START MATERIAL PROVIDED
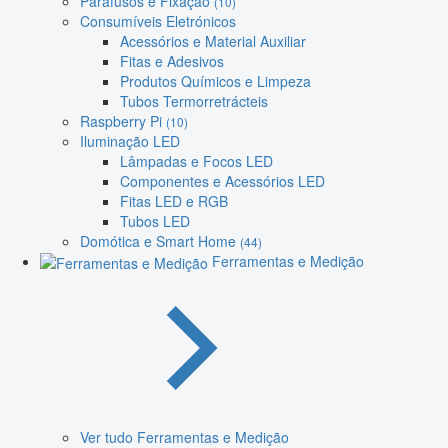
Parafusos e Fixação
(10)
Consumíveis Eletrónicos
Acessórios e Material Auxiliar
Fitas e Adesivos
Produtos Químicos e Limpeza
Tubos Termorretrácteis
Raspberry Pi
(10)
Iluminação LED
Lâmpadas e Focos LED
Componentes e Acessórios LED
Fitas LED e RGB
Tubos LED
Domótica e Smart Home
(44)
Ferramentas e Medição
Ver tudo Ferramentas e Medição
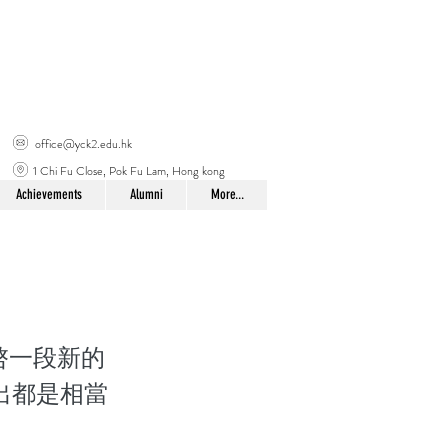
office@yck2.edu.hk
1 Chi Fu Close, Pok Fu Lam, Hong kong
Achievements
Alumni
More...
啓一段新的
出都是相當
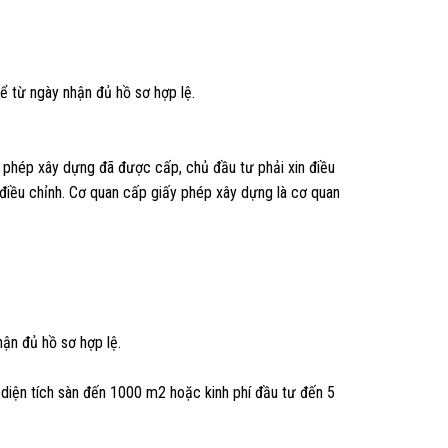
ể từ ngày nhận đủ hồ sơ hợp lệ.
ấy phép xây dựng đã được cấp, chủ đầu tư phải xin điều
 điều chỉnh. Cơ quan cấp giấy phép xây dựng là cơ quan
hận đủ hồ sơ hợp lệ.
diện tích sàn đến 1000 m2 hoặc kinh phí đầu tư đến 5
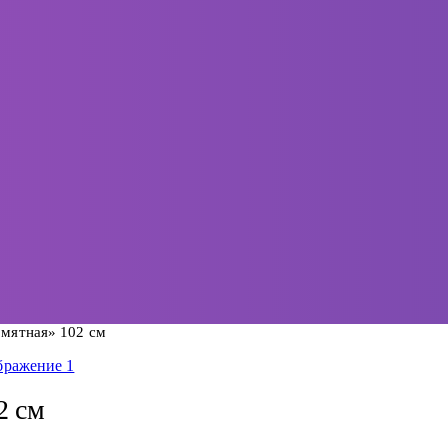
«мятная» 102 см
2 см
END MATERIAL PROVIDED
◆ YOUR INSTRUCTIONS:
Look through the entries for lines containing the word "dựng" and return each one.

◆ EXERCISE RESULT:
ấy phép xây dựng đã được cấp, chủ đầu tư phải xin điều
 điều chỉnh. Cơ quan cấp giấy phép xây dựng là cơ quan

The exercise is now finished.